● **GOAL OF THE EXERCISE**:
Using the data below, count the lines that carry the string "cherche" and write only the count.

[Records from a collection]
-- Opening Marker --

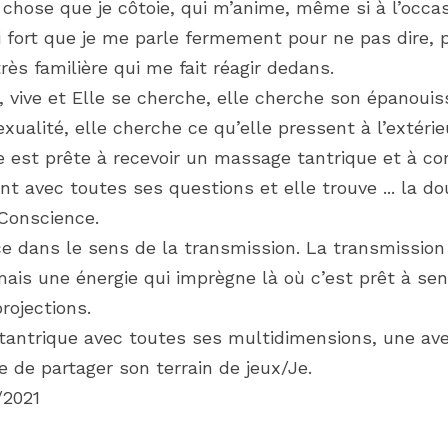
chose que je côtoie, qui m’anime, même si à l’occas
i fort que je me parle fermement pour ne pas dire, p
ès familière qui me fait réagir dedans.
e, vive et Elle se cherche, elle cherche son épanouis
ualité, elle cherche ce qu’elle pressent à l’extérieur,
lle est prête à recevoir un massage tantrique et à c
ent avec toutes ses questions et elle trouve ... la do
 Conscience.
ce dans le sens de la transmission. La transmission 
mais une énergie qui imprègne là où c’est prêt à senti
rojections.
antrique avec toutes ses multidimensions, une aven
 de partager son terrain de jeux/Je.
/2021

-- Closing Marker --

● **TASK SOLUTION**:
2